UEA Broad is an area of open water that neighbours the University of East Anglia, from which it gets its name. It is a part of The Broads in Norfolk.

== Creation ==

UEA Broad was developed by Atlas Aggregates in conjunction with the university between August 1973 and June 1978. It has an area of 7.8 ha, with sides that slope very steeply down to a maximum depth of 6 m, which constrains it as a wildlife habitat. It is one of the few Broads produced by gravel extraction rather than peat digging. There is still machinery under the water.

== Wildlife ==

The Broad is particularly well known for its bird life, with great crested grebes, kingfishers, herons, swans, sedge warblers and cuckoos a common sight.

It is also well stocked with carp and commonly used for fishing with platforms positioned at regular intervals round the edge.

Non-native terrapins have also been spotted at the edge of the water.

== Amenities ==

While in the past the lake was used for windsurfing by university students, health and safety concerns have put an end to this practice.

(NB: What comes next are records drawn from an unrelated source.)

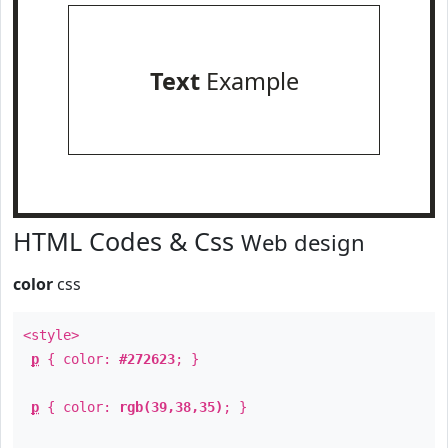
Text
Example
HTML Codes & Css
Web design
color
css
<style>
p
{ color:
#272623
; }
p
{ color:
rgb(39,38,35)
; }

Fishing and viewing platforms are located around the edges of the Broad, along with several pieces from the nearby Sainsbury Centre for Visual Arts's Sculpture Park.

The length of the lake on the northern side hosts several barbeque stands available for use by students and staff of the university. The favoured one lies next to a sandy area of the shoreline often known as "The Beach", where seagulls and ducks often congregate to be fed.